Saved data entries
..............................

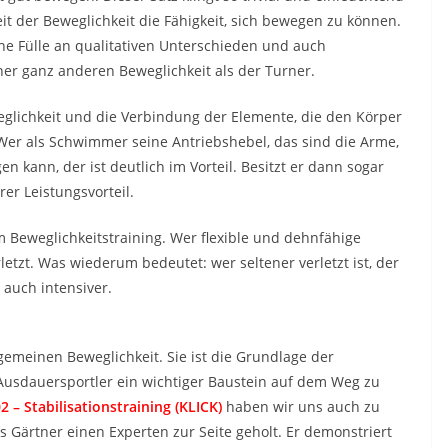
eit der Beweglichkeit die Fähigkeit, sich bewegen zu können.
ne Fülle an qualitativen Unterschieden und auch
er ganz anderen Beweglichkeit als der Turner.
glichkeit und die Verbindung der Elemente, die den Körper
 Wer als Schwimmer seine Antriebshebel, das sind die Arme,
 kann, der ist deutlich im Vorteil. Besitzt er dann sogar
rer Leistungsvorteil.
m Beweglichkeitstraining. Wer flexible und dehnfähige
letzt. Was wiederum bedeutet: wer seltener verletzt ist, der
t auch intensiver.
gemeinen Beweglichkeit. Sie ist die Grundlage der
 Ausdauersportler ein wichtiger Baustein auf dem Weg zu
2 – Stabilisationstraining (KLICK)
haben wir uns auch zu
Gärtner einen Experten zur Seite geholt. Er demonstriert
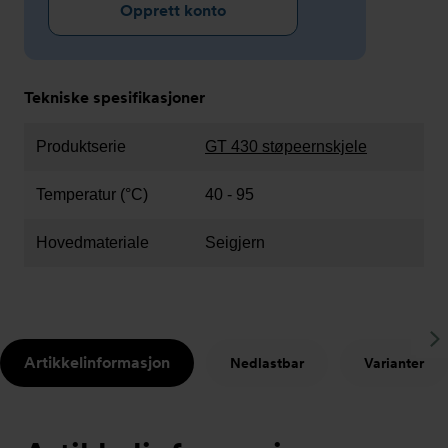
Opprett konto
Tekniske spesifikasjoner
Produktserie
GT 430 støpeernskjele
Temperatur (°C)
40 - 95
Hovedmateriale
Seigjern
S
Artikkelinformasjon
Nedlastbar
Varianter
t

..............................

▸ **ASSIGNMENT**
For each record above, write it out exactly and omit any picture.

▸ **EXPECTED OUTPUT**
eit der Beweglichkeit die Fähigkeit, sich bewegen zu können.
ne Fülle an qualitativen Unterschieden und auch
er ganz anderen Beweglichkeit als der Turner.
glichkeit und die Verbindung der Elemente, die den Körper
 Wer als Schwimmer seine Antriebshebel, das sind die Arme,
 kann, der ist deutlich im Vorteil. Besitzt er dann sogar
rer Leistungsvorteil.
m Beweglichkeitstraining. Wer flexible und dehnfähige
letzt. Was wiederum bedeutet: wer seltener verletzt ist, der
t auch intensiver.
gemeinen Beweglichkeit. Sie ist die Grundlage der
 Ausdauersportler ein wichtiger Baustein auf dem Weg zu
2 – Stabilisationstraining (KLICK)
haben wir uns auch zu
Gärtner einen Experten zur Seite geholt. Er demonstriert
Opprett konto
Tekniske spesifikasjoner
Produktserie
GT 430 støpeernskjele
Temperatur (°C)
40 - 95
Hovedmateriale
Seigjern
S
Artikkelinformasjon
Nedlastbar
Varianter
t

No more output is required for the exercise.